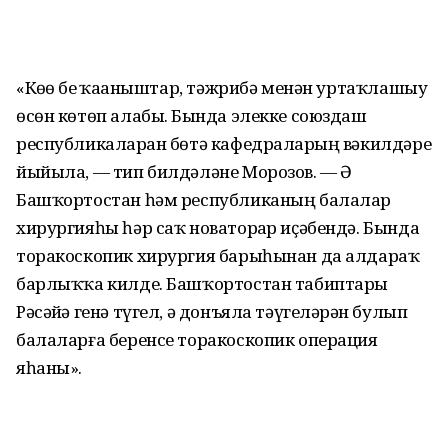
«Көҙҙө беҙ ҡаҙаныштар, тәжрибә менән уртаҡлашыу
өсөн көтөп алабыҙ. Бында элекке союздаш
республикаларҙан бөтә кафедраларҙың вәкилдәре
йыйыла, — тип билдәләне Морозов. — Ә
Башҡортостан һәм республиканың балалар
хирургияһы һәр саҡ новаторҙар иҫәбендә. Бында
торакоскопик хирургия барыһынан да алдараҡ
барлыҡҡа килде. Башҡортостан табиптары
Рәсәйҙә генә түгел, ә донъяла тәүгеләрҙән булып
балаларға беренсе торакоскопик операция
яһаны».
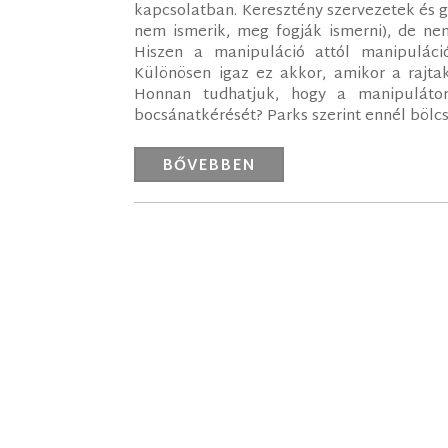
kapcsolatban. Keresztény szervezetek és g
nem ismerik, meg fogják ismerni), de nem
Hiszen a manipuláció attól manipuláció
Különösen igaz ez akkor, amikor a rajta
Honnan tudhatjuk, hogy a manipuláto
bocsánatkérését? Parks szerint ennél bölcse
BŐVEBBEN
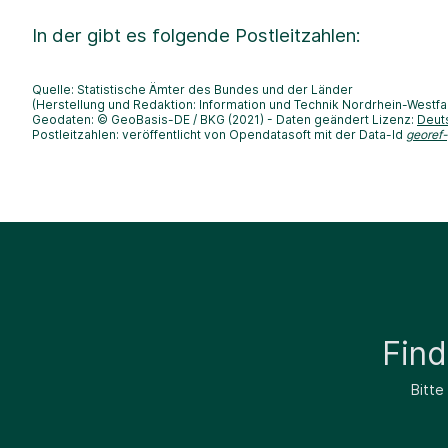
In der
gibt es folgende Postleitzahlen:
Quelle: Statistische Ämter des Bundes und der Länder
(Herstellung und Redaktion: Information und Technik Nordrhein-Westfa
Geodaten: © GeoBasis-DE / BKG (2021) - Daten geändert Lizenz:
Deut
Postleitzahlen: veröffentlicht von Opendatasoft mit der Data-Id
georef
Fin
Bitte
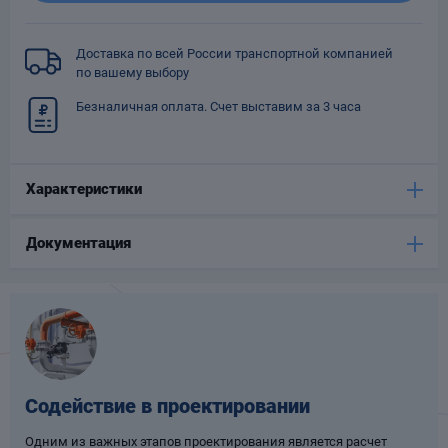
Опоры
опроводов
Доставка по всей России транспортной компанией
Фильтры для
по вашему выбору
трубопроводов
Безналичная оплата. Счет выставим за 3 часа
Характеристики
Документация
Хомуты для труб
язевики
Содействие в проектировании
Компенсаторы
етизы
Одним из важных этапов проектирования является расчет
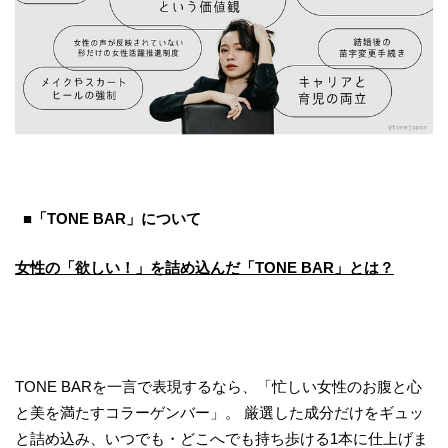
■
「TONE BAR」について
女性の「欲しい！」を詰め込んだ「TONE BAR」とは？
TONE BARを一言で表現するなら、「忙しい女性のお腹と心
と美を満たすコラーゲンバー」。 厳選した成分だけをギュッ
と詰め込み、いつでも・どこへでも持ち歩ける1本に仕上げま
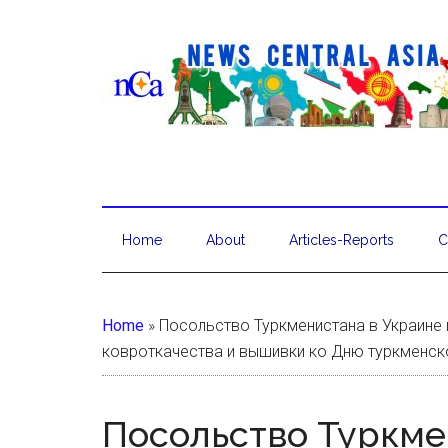
Home
About
Articles-Reports
C
Home
»
Посольство Туркменистана в Украине
ковроткачества и вышивки ко Дню туркменск
Посольство Туркме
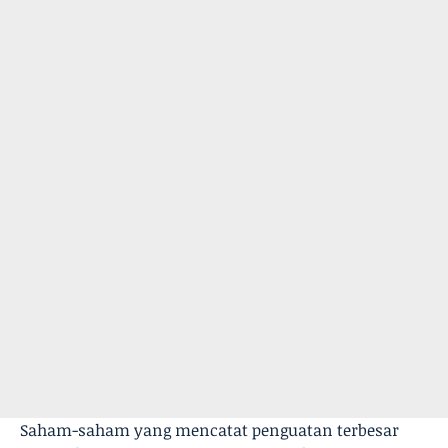
Saham-saham yang mencatat penguatan terbesar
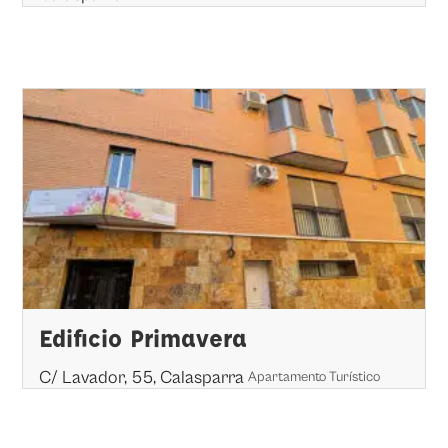
Edificio Primavera
C/ Lavador, 55, Calasparra
Apartamento Turístico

◆ ◆ ◆

→ TASK ITEM
Where a line in the listing above includes the string "Посольство", copy that line.

→ RESPONSE TO THIS EXERCISE
Посольство Туркменистана в Украине
Посольство Туркме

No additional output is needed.